Stored records>
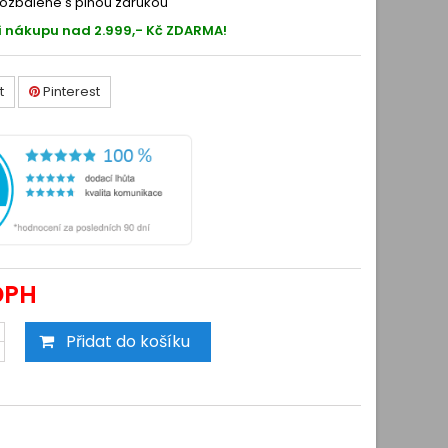
ozbalené s plnou zárukou
i nákupu nad 2.999,- Kč ZDARMA!
t
Pinterest
DPH
Přidat do košíku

Task> The expected output is every entry, retyped exactly, with all pictures removed.

Task result>
ozbalené s plnou zárukou
i nákupu nad 2.999,- Kč ZDARMA!
t
Pinterest
DPH
Přidat do košíku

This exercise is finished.